:: What needs to be done ::
Return the entries below verbatim. Pictures stay out.

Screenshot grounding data
====================
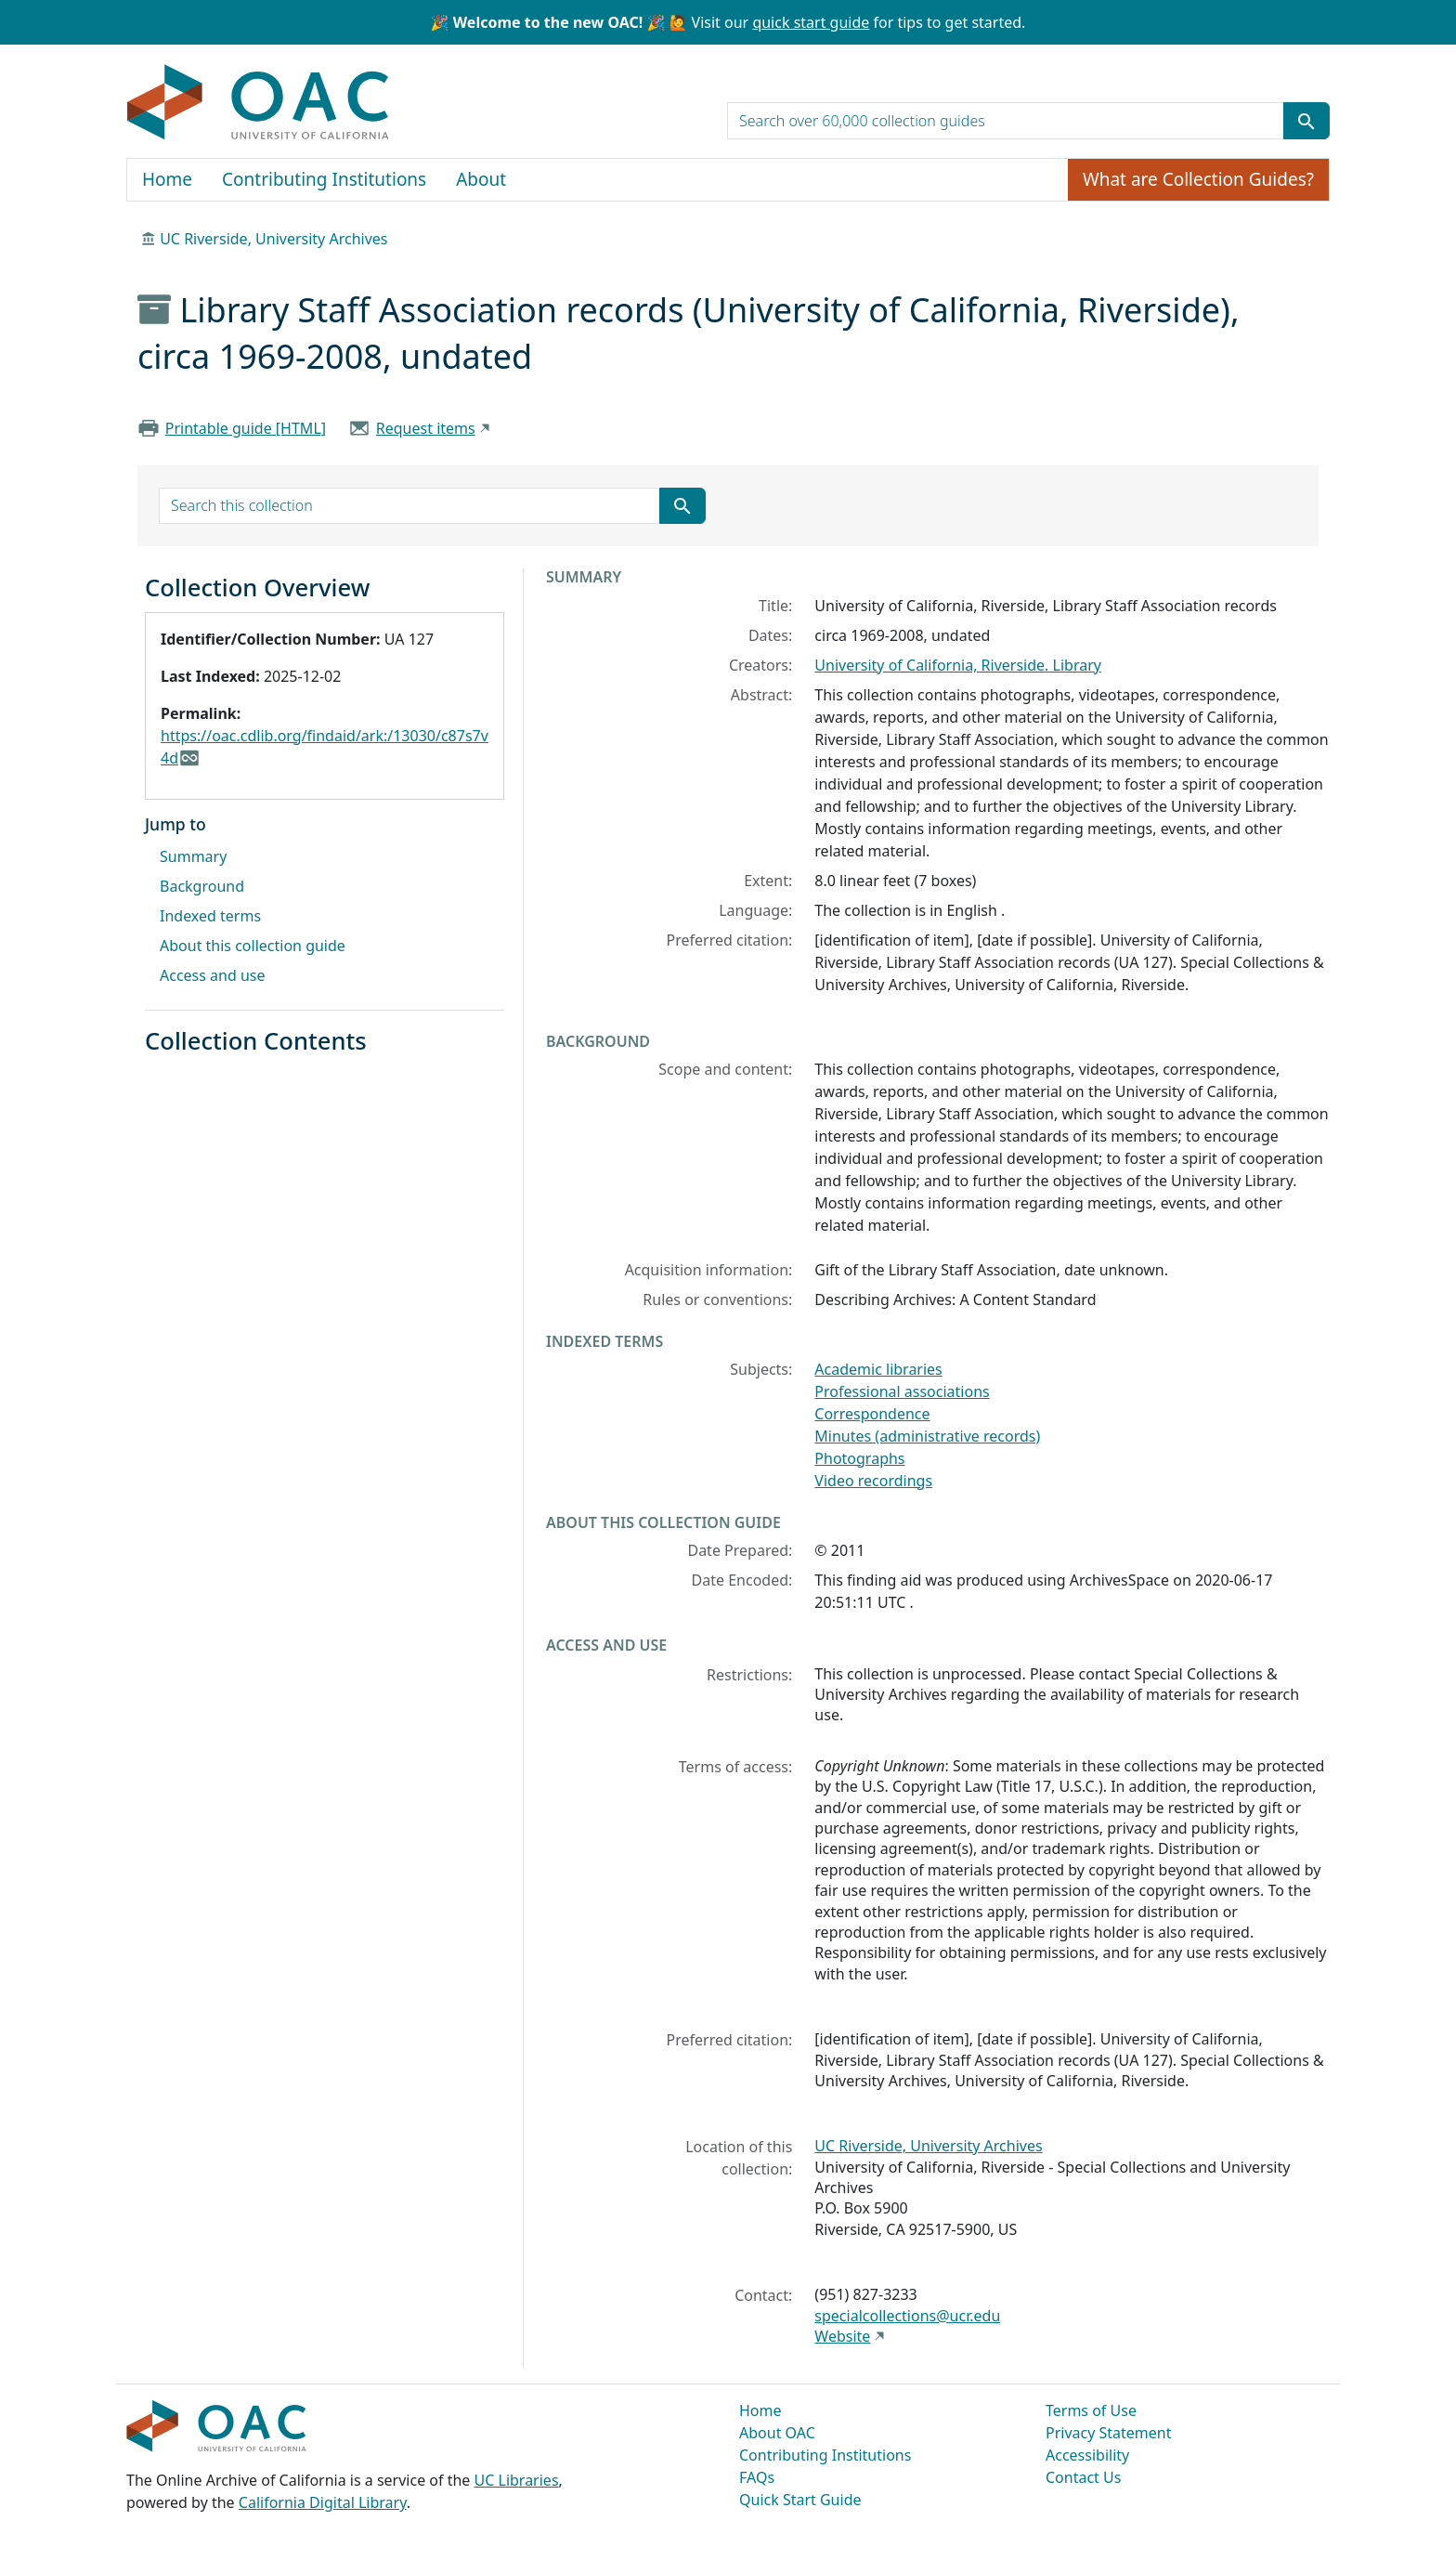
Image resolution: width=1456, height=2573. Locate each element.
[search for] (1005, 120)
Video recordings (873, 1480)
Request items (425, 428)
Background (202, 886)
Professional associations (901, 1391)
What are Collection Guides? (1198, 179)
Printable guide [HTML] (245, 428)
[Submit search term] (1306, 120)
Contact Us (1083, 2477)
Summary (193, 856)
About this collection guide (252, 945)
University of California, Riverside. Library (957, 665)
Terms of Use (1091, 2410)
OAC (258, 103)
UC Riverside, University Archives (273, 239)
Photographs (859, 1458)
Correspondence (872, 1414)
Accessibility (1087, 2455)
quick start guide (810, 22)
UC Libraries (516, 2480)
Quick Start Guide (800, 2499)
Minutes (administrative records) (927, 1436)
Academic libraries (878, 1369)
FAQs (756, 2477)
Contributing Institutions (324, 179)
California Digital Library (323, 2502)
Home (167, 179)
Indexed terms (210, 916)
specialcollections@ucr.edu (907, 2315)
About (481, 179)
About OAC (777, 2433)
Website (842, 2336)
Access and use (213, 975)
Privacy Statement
====================
:: Your solution ::
Image resolution: width=1456, height=2573. Locate each element.
[search for] (1005, 120)
Video recordings (873, 1480)
Request items (425, 428)
Background (202, 886)
Professional associations (901, 1391)
What are Collection Guides? (1198, 179)
Printable guide [HTML] (245, 428)
[Submit search term] (1306, 120)
Contact Us (1083, 2477)
Summary (193, 856)
About this collection guide (252, 945)
University of California, Riverside. Library (957, 665)
Terms of Use (1091, 2410)
OAC (258, 103)
UC Riverside, University Archives (273, 239)
Photographs (859, 1458)
Correspondence (872, 1414)
Accessibility (1087, 2455)
quick start guide (810, 22)
UC Libraries (516, 2480)
Quick Start Guide (800, 2499)
Minutes (administrative records) (927, 1436)
Academic libraries (878, 1369)
FAQs (756, 2477)
Contributing Institutions (324, 179)
California Digital Library (323, 2502)
Home (167, 179)
Indexed terms (210, 916)
specialcollections@ucr.edu (907, 2315)
About (481, 179)
About OAC (777, 2433)
Website (842, 2336)
Access and use (213, 975)
Privacy Statement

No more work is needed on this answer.